Eine Antwort ist, dass die Gesamtheit dieser Früchte sehr unterschiedliche Wachstumsbedingungen benötigt. Weizen und Gerste wachsen in gemäßigtem Klima, Feigen, Trauben und Oliven gedeihen in wärmerem, mediterranem Klima, die Dattelpalme braucht eine heiße Wüstenumgebung, und Granatäpfeln geht es in warmem, halbtrockenem Klima gut.

Das Klima, das also für eine Frucht erforderlich ist, ist für eine andere Frucht schädlich, und daher findet man nirgendwo sonst auf der Welt alle sieben Arten in einer Gegend auf diese Weise vereint. In Eretz Jisrael jedoch sind alle שבעת המינים zu finden, was besonders erstaunlich ist, wenn man die geringe Größe des Landes betrachtet.
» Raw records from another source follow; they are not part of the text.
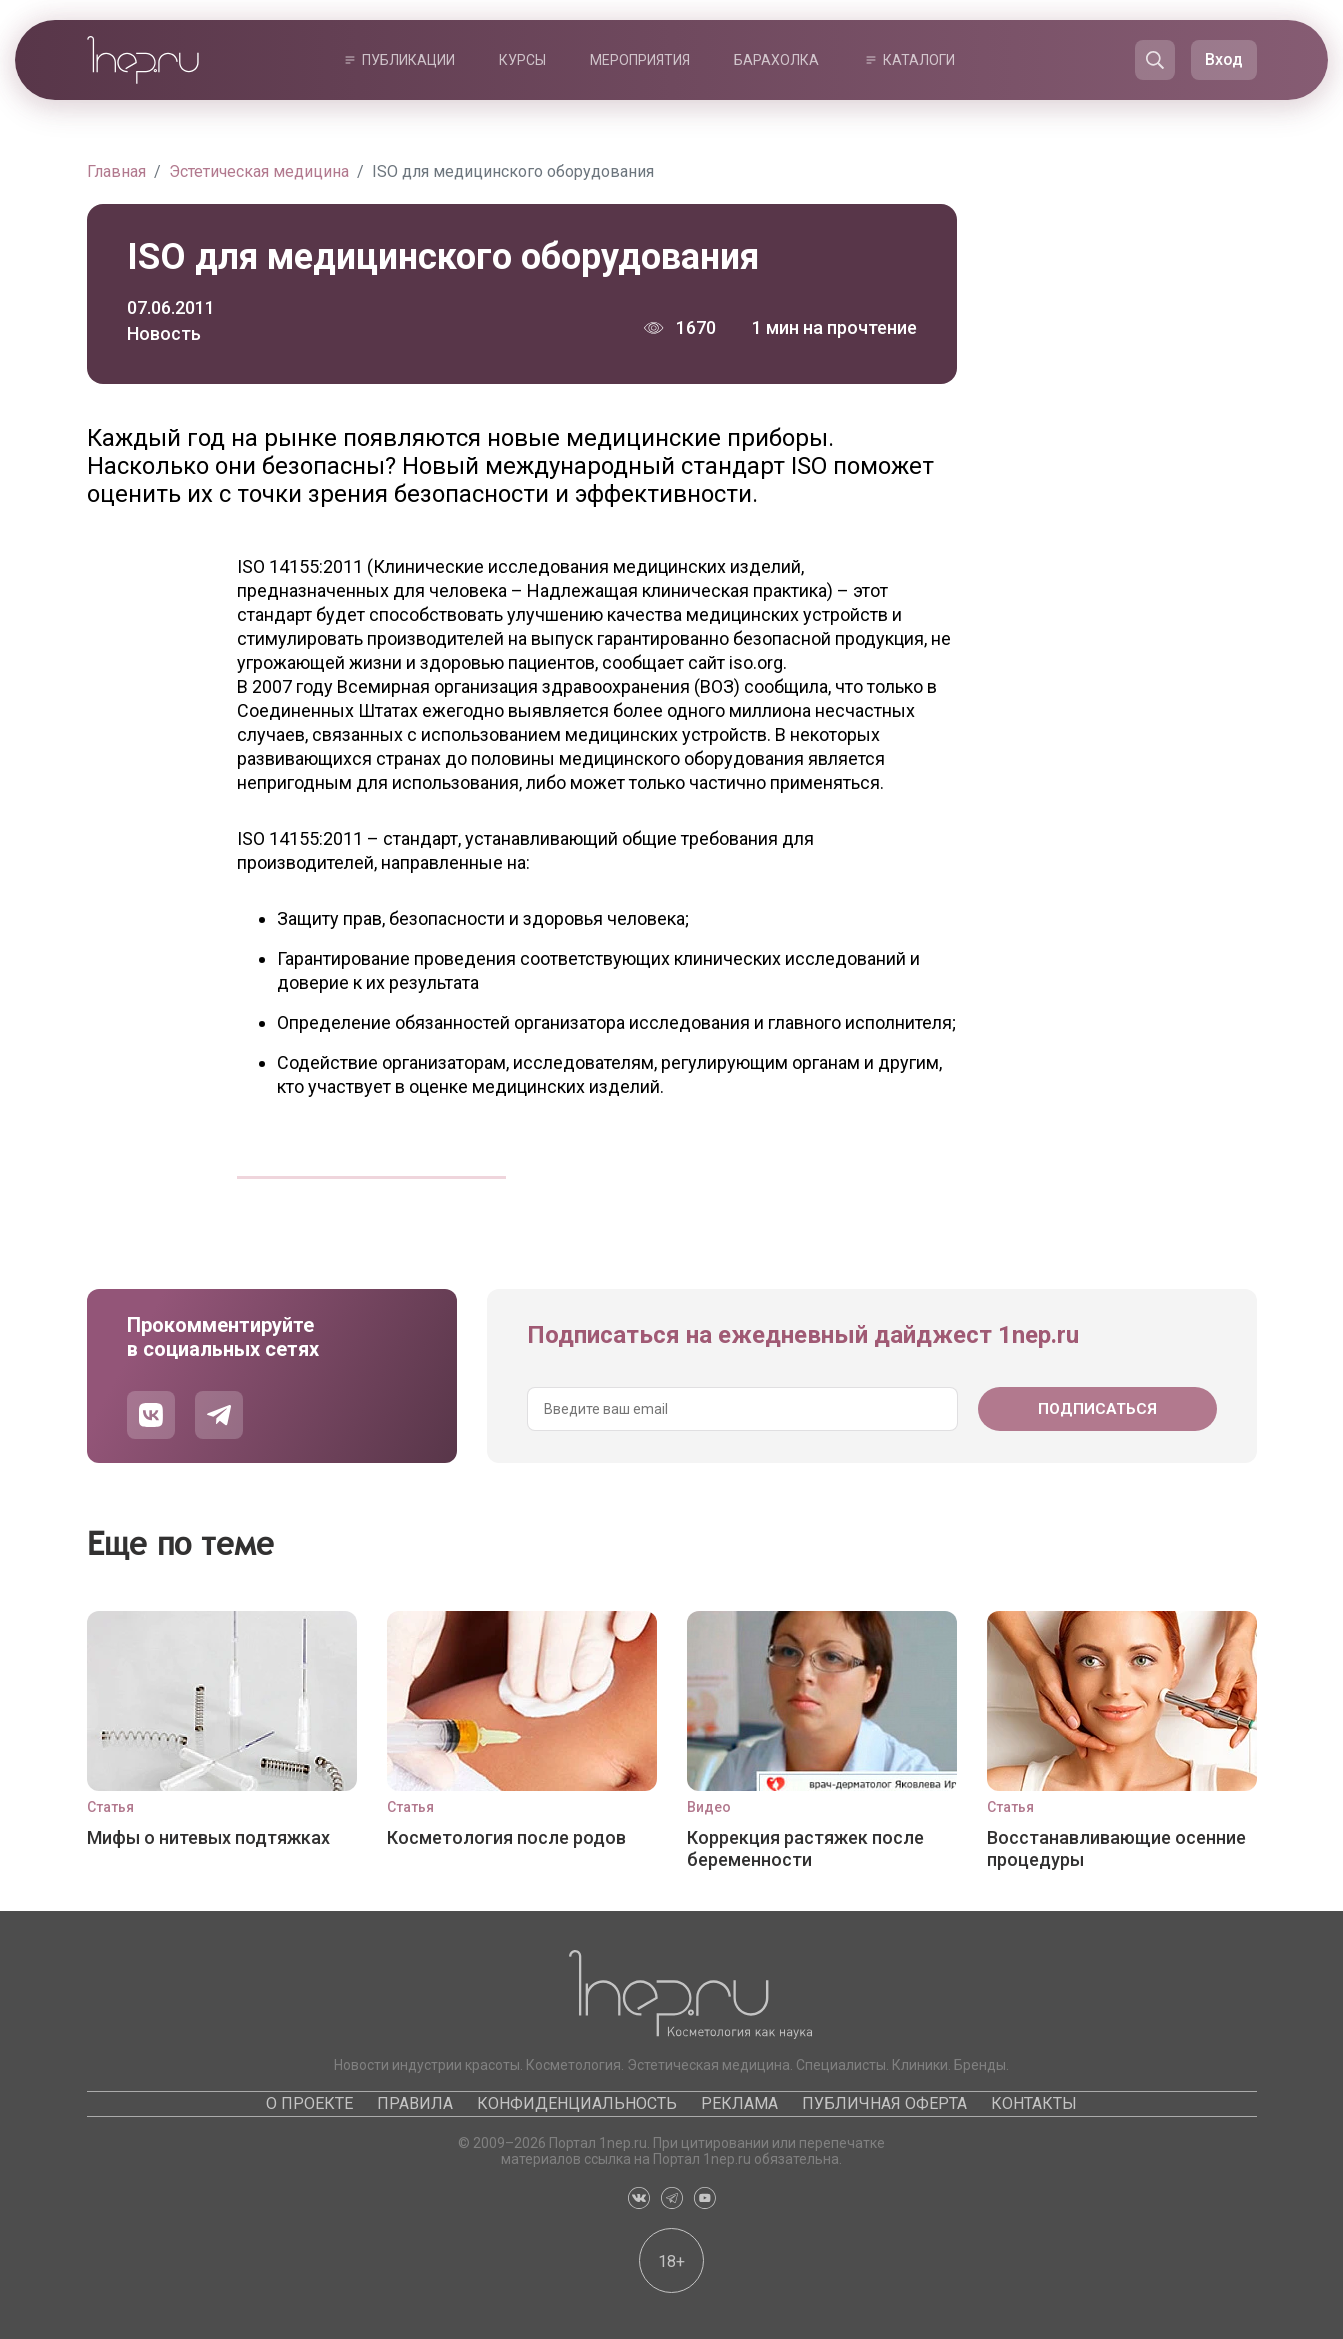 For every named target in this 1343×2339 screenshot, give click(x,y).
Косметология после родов (506, 1837)
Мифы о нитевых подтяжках (208, 1837)
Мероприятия (640, 60)
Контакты (1034, 2103)
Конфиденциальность (577, 2103)
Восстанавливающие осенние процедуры (1116, 1848)
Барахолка (776, 60)
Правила (415, 2103)
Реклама (739, 2103)
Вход (1224, 59)
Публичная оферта (884, 2103)
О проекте (309, 2103)
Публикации (408, 60)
Es sind dort alle vier unterschiedlichen Klimazonen zu finden und die Lage Eretz Jisraels zwischen Meer und Wüste sowie die verschiedenen Höhenlagen erzeugen selbst innerhalb einer Klimazone ausdifferenzierte Wachstumsbedingungen.

Der Steipler Gaon folgert, dass Mosche Rabbenu dem jüdischen Volk in diesen Versen nicht nur mitteilt, dass Eretz Jisrael mit all diesen sieben Früchten gesegnet ist und somit alle Klimata vorzufinden sind, sondern dass das Land seinen Bewohnern das Beste anzubieten hat.


(Hinweis: Der Text dieses Artikels beruht im Wesentlichen auf einem von der Orthodoxen Rabbinerkonferenz Deutschlands im August 2014 verschickten Rundbrief.)